Go through the data below line by line. Give only the number of lines that contain "Coil".

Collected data
-=-=-
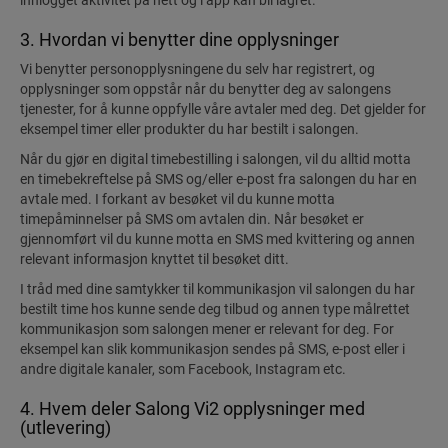
innlogget aktivitet på nett og i app kan bli lagret.
3. Hvordan vi benytter dine opplysninger
Vi benytter personopplysningene du selv har registrert, og
opplysninger som oppstår når du benytter deg av salongens
tjenester, for å kunne oppfylle våre avtaler med deg. Det gjelder for
eksempel timer eller produkter du har bestilt i salongen.
Når du gjør en digital timebestilling i salongen, vil du alltid motta
en timebekreftelse på SMS og/eller e-post fra salongen du har en
avtale med. I forkant av besøket vil du kunne motta
timepåminnelser på SMS om avtalen din. Når besøket er
gjennomført vil du kunne motta en SMS med kvittering og annen
relevant informasjon knyttet til besøket ditt.
I tråd med dine samtykker til kommunikasjon vil salongen du har
bestilt time hos kunne sende deg tilbud og annen type målrettet
kommunikasjon som salongen mener er relevant for deg. For
eksempel kan slik kommunikasjon sendes på SMS, e-post eller i
andre digitale kanaler, som Facebook, Instagram etc.
4. Hvem deler Salong Vi2 opplysninger med
(utlevering)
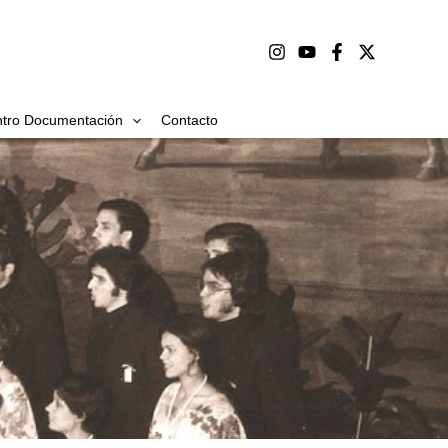
tro Documentación
Contacto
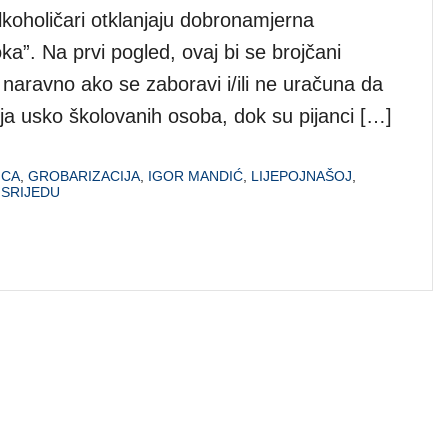
oholičari otklanjaju dobronamjerna
ka”. Na prvi pogled, ovaj bi se brojčani
m, naravno ako se zaboravi i/ili ne uračuna da
sloja usko školovanih osoba, dok su pijanci […]
ICA
,
GROBARIZACIJA
,
IGOR MANDIĆ
,
LIJEPOJNAŠOJ
,
 SRIJEDU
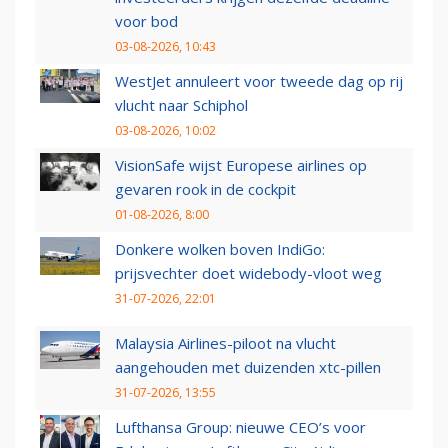
voor bod
03-08-2026, 10:43
WestJet annuleert voor tweede dag op rij
vlucht naar Schiphol
03-08-2026, 10:02
VisionSafe wijst Europese airlines op
gevaren rook in de cockpit
01-08-2026, 8:00
Donkere wolken boven IndiGo:
prijsvechter doet widebody-vloot weg
31-07-2026, 22:01
Malaysia Airlines-piloot na vlucht
aangehouden met duizenden xtc-pillen
31-07-2026, 13:55
Lufthansa Group: nieuwe CEO’s voor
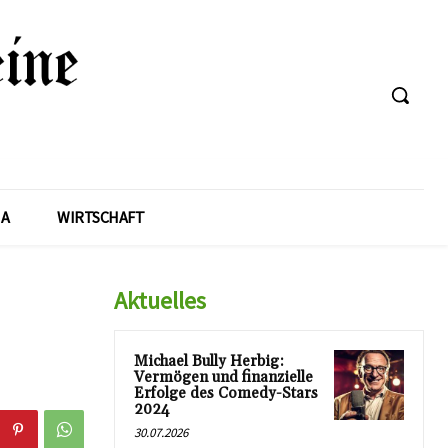
A
WIRTSCHAFT
Aktuelles
Michael Bully Herbig:
Vermögen und finanzielle
Erfolge des Comedy-Stars
2024
30.07.2026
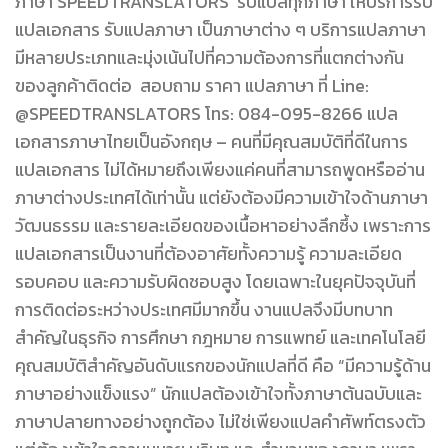
ภาษา SPEEDTRANSLATORS รับแปลทุกภาษา ให้บริการรับ
แปลเอกสาร รับแปลภาษา เป็นภาษาต่าง ๆ บริการแปลภาษา
มีหลายประเภทและมุ่งเน้นไปที่ความต้องการที่แตกต่างกัน
ของลูกค้าติดต่อ สอบถาม ราคา แปลภาษา ที่ Line:
@SPEEDTRANSLATORS โทร: 084-095-8266 แปล
เอกสารภาษาไทยเป็นอังกฤษ – คนที่มีคุณสมบัติที่ดีในการ
แปลเอกสาร ไม่ได้หมายถึงเพียงแค่คนที่สามารถพูดหรืออ่าน
ภาษาต่างประเทศได้เท่านั้น แต่ยังต้องมีความเข้าใจด้านภาษา
วัฒนธรรม และรายละเอียดของเนื้อหาอย่างลึกซึ้ง เพราะการ
แปลเอกสารเป็นงานที่ต้องอาศัยทั้งความรู้ ความละเอียด
รอบคอบ และความรับผิดชอบสูง โดยเฉพาะในยุคปัจจุบันที่
การติดต่อระหว่างประเทศมีมากขึ้น งานแปลจึงมีบทบาท
สำคัญในธุรกิจ การศึกษา กฎหมาย การแพทย์ และเทคโนโลยี
คุณสมบัติสำคัญอันดับแรกของนักแปลที่ดี คือ “มีความรู้ด้าน
ภาษาอย่างแข็งแรง” นักแปลต้องเข้าใจทั้งภาษาต้นฉบับและ
ภาษาปลายทางอย่างถูกต้อง ไม่ใช่เพียงแปลคำศัพท์ตรงตัว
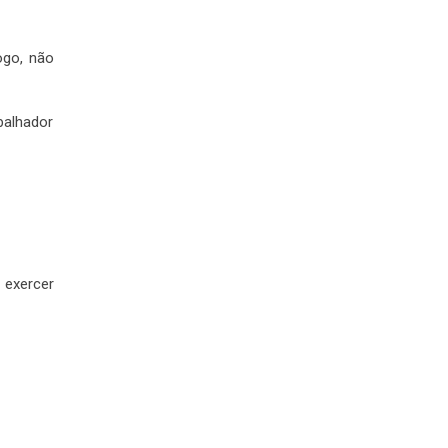
ogo, não
balhador
 exercer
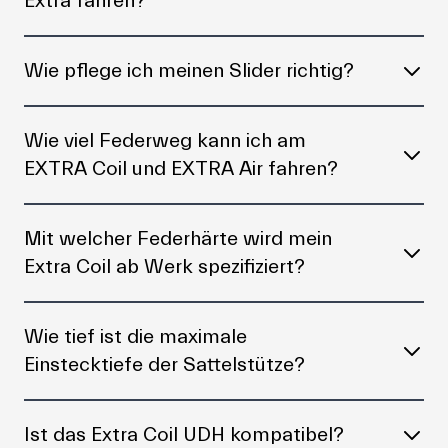
Extra fahren?
Wie pflege ich meinen Slider richtig?
Wie viel Federweg kann ich am
EXTRA Coil und EXTRA Air fahren?
Mit welcher Federhärte wird mein
Extra Coil ab Werk spezifiziert?
Wie tief ist die maximale
Einstecktiefe der Sattelstütze?
Ist das Extra Coil UDH kompatibel?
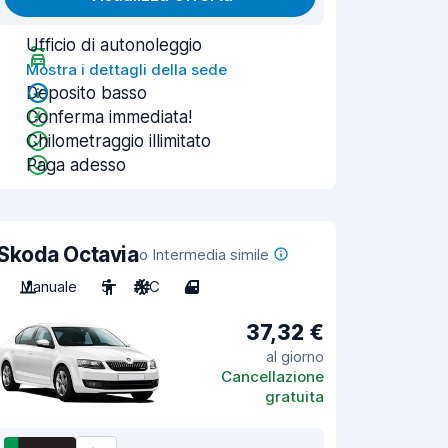
Ufficio di autonoleggio
Mostra i dettagli della sede
Deposito basso
Conferma immediata!
Chilometraggio illimitato
Paga adesso
Skoda Octavia
o Intermedia simile
Manuale
5
A/C
4
37,32 €
al giorno
Cancellazione
gratuita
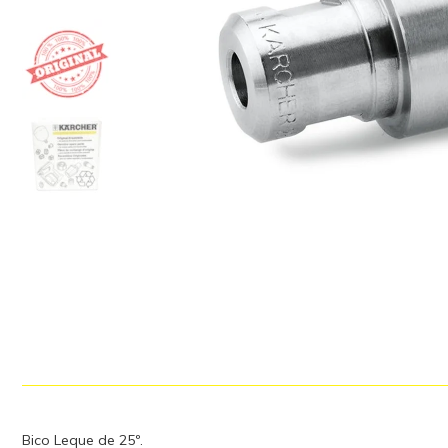
Bico Leque de 25º.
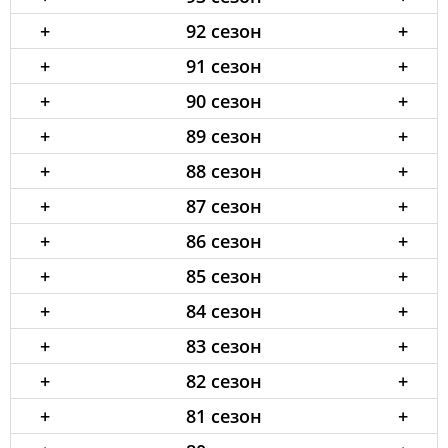
+
92 сезон
+
+
91 сезон
+
+
90 сезон
+
+
89 сезон
+
+
88 сезон
+
+
87 сезон
+
+
86 сезон
+
+
85 сезон
+
+
84 сезон
+
+
83 сезон
+
+
82 сезон
+
+
81 сезон
+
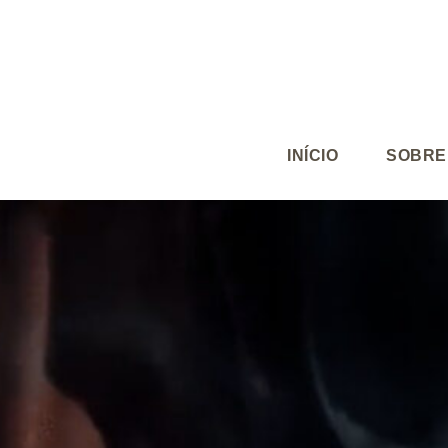
INÍCIO
SOBRE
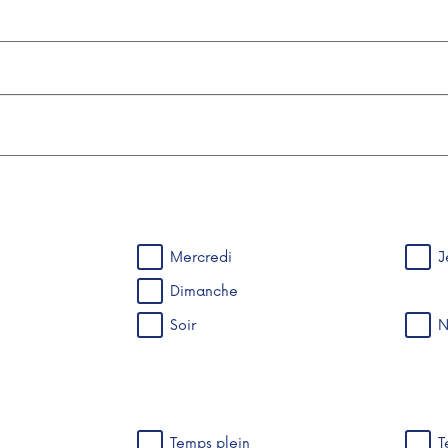
Mercredi
J
Dimanche
Soir
N
Temps plein
T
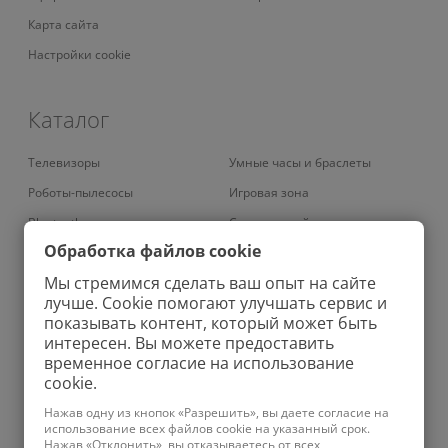
Карта сайта
Настройки cookie
Каталог
Телевизоры
Умные часы и браслеты
Роботы-пылесосы
Игровая зона
Bluetooth наушники
Смарт-устройства
Обработка файлов cookie
Умные кондиционеры
Умный дом
Мы стремимся сделать ваш опыт на сайте
Вертикальные пылесосы
Аудио
лучше. Cookie помогают улучшать сервис и
Колонки
Зарядные устройства
показывать контент, который может быть
интересен. Вы можете предоставить
Проекторы
Бритвы
временное согласие на использование
Роботы-мойщики окон
Ноутбуки
cookie.
Увлажнители
Фены
Нажав одну из кнопок «Разрешить», вы даете согласие на
использование всех файлов cookie на указанный срок.
Планшеты
Ирригаторы
Нажав «Отклонить», вы отказываетесь от всех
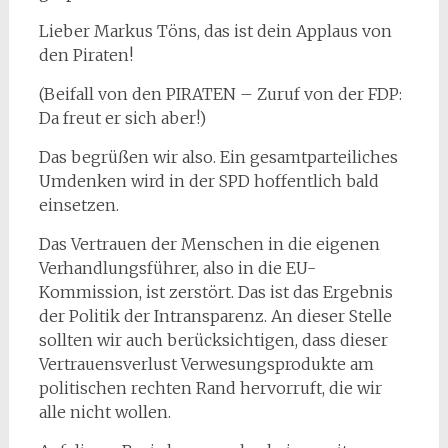
Lieber Markus Töns, das ist dein Applaus von
den Piraten!
(Beifall von den PIRATEN – Zuruf von der FDP:
Da freut er sich aber!)
Das begrüßen wir also. Ein gesamtparteiliches
Umdenken wird in der SPD hoffentlich bald
einsetzen.
Das Vertrauen der Menschen in die eigenen
Verhandlungsführer, also in die EU-
Kommission, ist zerstört. Das ist das Ergebnis
der Politik der Intransparenz. An dieser Stelle
sollten wir auch berücksichtigen, dass dieser
Vertrauensverlust Verwesungsprodukte am
politischen rechten Rand hervorruft, die wir
alle nicht wollen.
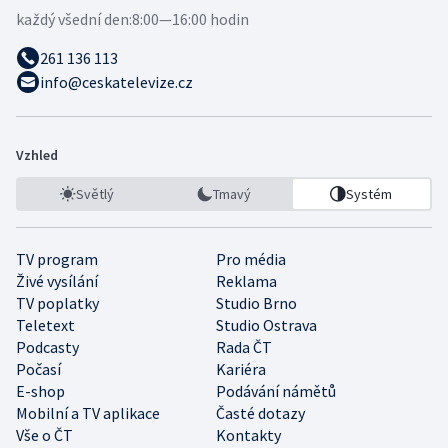
každý všední den:
8:00—16:00 hodin
261 136 113
info@ceskatelevize.cz
Vzhled
Světlý
Tmavý
Systém
TV program
Pro média
Živé vysílání
Reklama
TV poplatky
Studio Brno
Teletext
Studio Ostrava
Podcasty
Rada ČT
Počasí
Kariéra
E-shop
Podávání námětů
Mobilní a TV aplikace
Časté dotazy
Vše o ČT
Kontakty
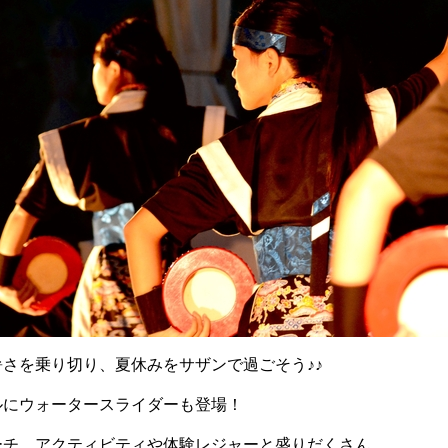
さを乗り切り、夏休みをサザンで過ごそう♪♪
ルにウォータースライダーも登場！
ーチ、アクティビティや体験レジャーと盛りだくさん。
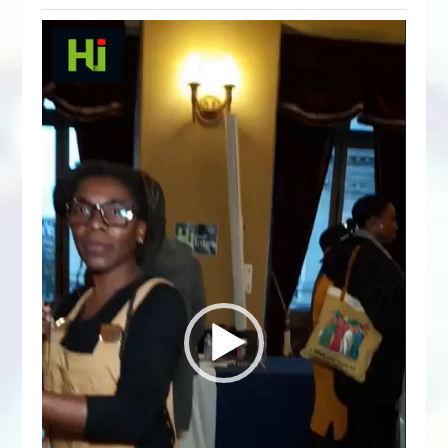
Lecteur
vidéo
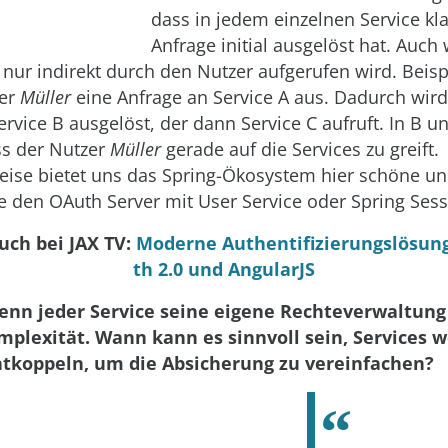
dass in jedem einzelnen Service klar
Anfrage initial ausgelöst hat. Auch
 nur indirekt durch den Nutzer aufgerufen wird. Beis
zer
Müller
eine Anfrage an Service A aus. Dadurch wird
ervice B ausgelöst, der dann Service C aufruft. In B 
ass der Nutzer
Müller
gerade auf die Services zu greift.
eise bietet uns das Spring-Ökosystem hier schöne un
 den OAuth Server mit User Service oder Spring Sess
uch bei JAX TV:
Moderne Authentifizierungslösun
th 2.0 und AngularJS
enn jeder Service seine eigene Rechteverwaltung 
mplexität. Wann kann es sinnvoll sein, Services 
ntkoppeln, um die Absicherung zu vereinfachen?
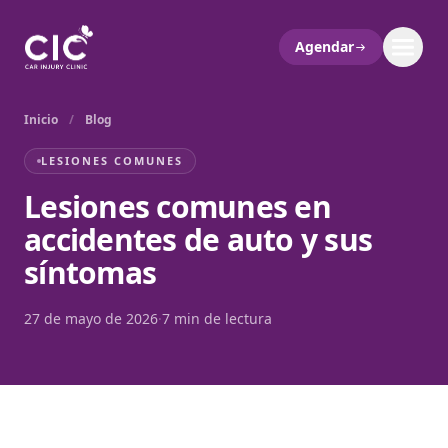
Agendar
Inicio
/
Blog
LESIONES COMUNES
Lesiones comunes en
accidentes de auto y sus
síntomas
27 de mayo de 2026
·
7 min de lectura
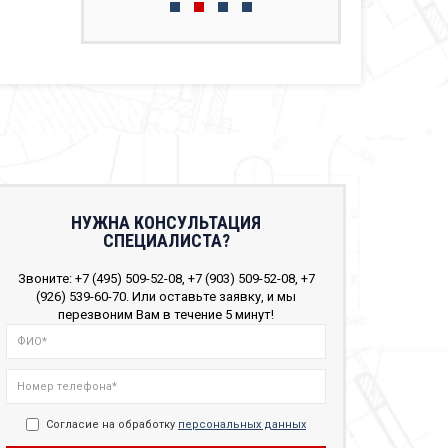
НУЖНА КОНСУЛЬТАЦИЯ
СПЕЦИАЛИСТА?
Звоните: +7 (495) 509-52-08, +7 (903) 509-52-08, +7
(926) 539-60-70. Или оставьте заявку, и мы
перезвоним Вам в течение 5 минут!
Согласие на обработку
персональных данных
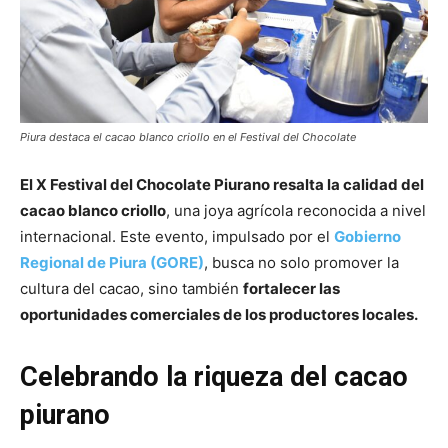
Piura destaca el cacao blanco criollo en el Festival del Chocolate
El X Festival del Chocolate Piurano resalta la calidad del
cacao blanco criollo
, una joya agrícola reconocida a nivel
internacional. Este evento, impulsado por el
Gobierno
Regional de Piura (GORE)
, busca no solo promover la
cultura del cacao, sino también
fortalecer las
oportunidades comerciales de los productores locales.
Celebrando la riqueza del cacao
piurano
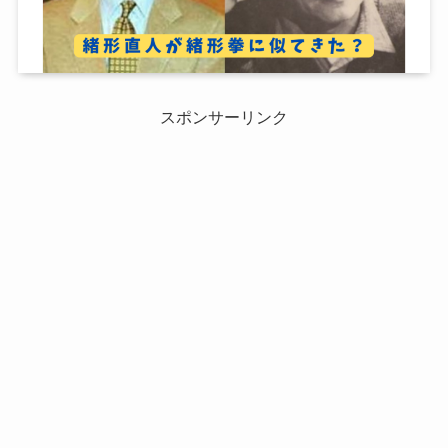
スポンサーリンク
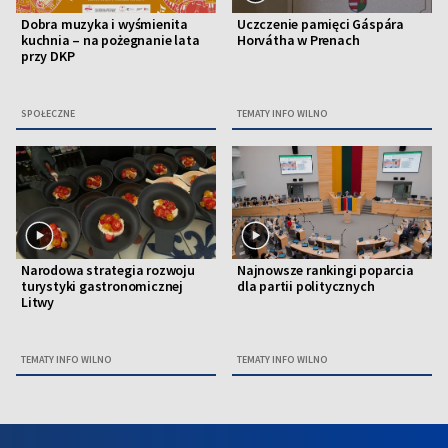
Dobra muzyka i wyśmienita
Uczczenie pamięci Gáspára
kuchnia – na pożegnanie lata
Horvátha w Prenach
przy DKP
SPOŁECZNE
TEMATY INFO WILNO
Narodowa strategia rozwoju
Najnowsze rankingi poparcia
turystyki gastronomicznej
dla partii politycznych
Litwy
TEMATY INFO WILNO
TEMATY INFO WILNO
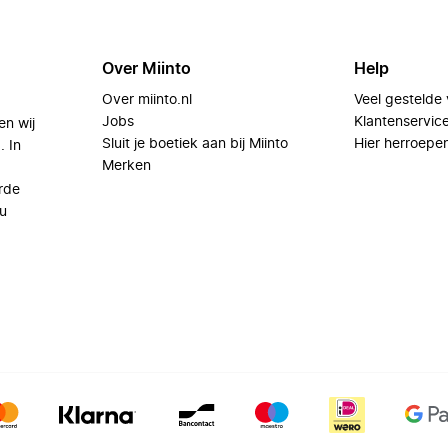
Over Miinto
Help
Over miinto.nl
Veel gestelde
Jobs
Klantenservic
en wij
Sluit je boetiek aan bij Miinto
Hier herroepe
. In
Merken
rde
u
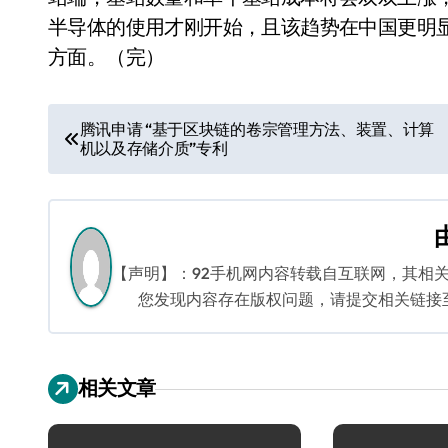
半导体的使用才刚开始，且该趋势在中国更明
方面。（完）
文
腾讯申请 “基于区块链的卷宗管理方法、装置、计算
机以及存储介质”专利
章
导
航
【声明】：92手机网内容转载自互联网，其相
您发现内容存在版权问题，请提交相关链接至邮箱
相关文章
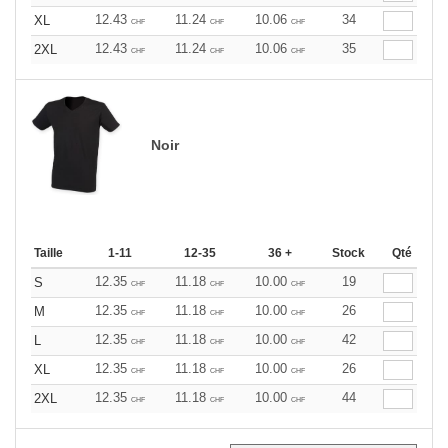
12.43
11.24
10.06
34
XL
CHF
CHF
CHF
12.43
11.24
10.06
35
2XL
CHF
CHF
CHF
Noir
Taille
1-11
12-35
36 +
Stock
Qté
12.35
11.18
10.00
19
S
CHF
CHF
CHF
12.35
11.18
10.00
26
M
CHF
CHF
CHF
12.35
11.18
10.00
42
L
CHF
CHF
CHF
12.35
11.18
10.00
26
XL
CHF
CHF
CHF
12.35
11.18
10.00
44
2XL
CHF
CHF
CHF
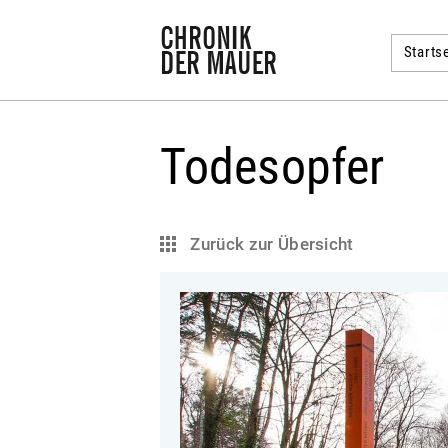
Startse
Todesopfer
Zurück zur Übersicht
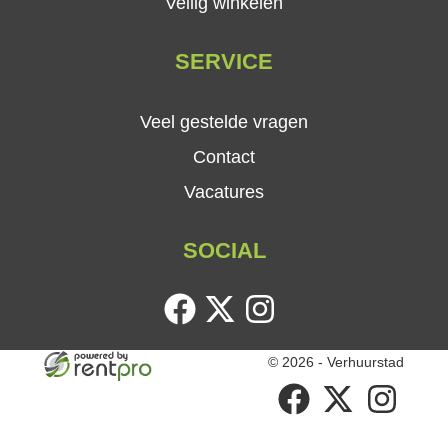
Veilig winkelen
SERVICE
Veel gestelde vragen
Contact
Vacatures
SOCIAL
facebook
twitter
instagram
© 2026 - Verhuurstad
facebook
twitter
instagram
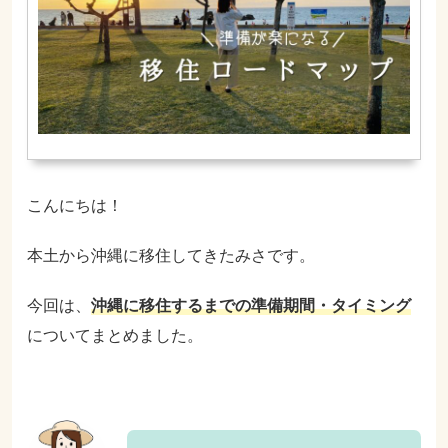
こんにちは！
本土から沖縄に移住してきたみさです。
今回は、
沖縄に移住するまでの準備期間・タイミング
についてまとめました。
-=-=-
(Finished task) 3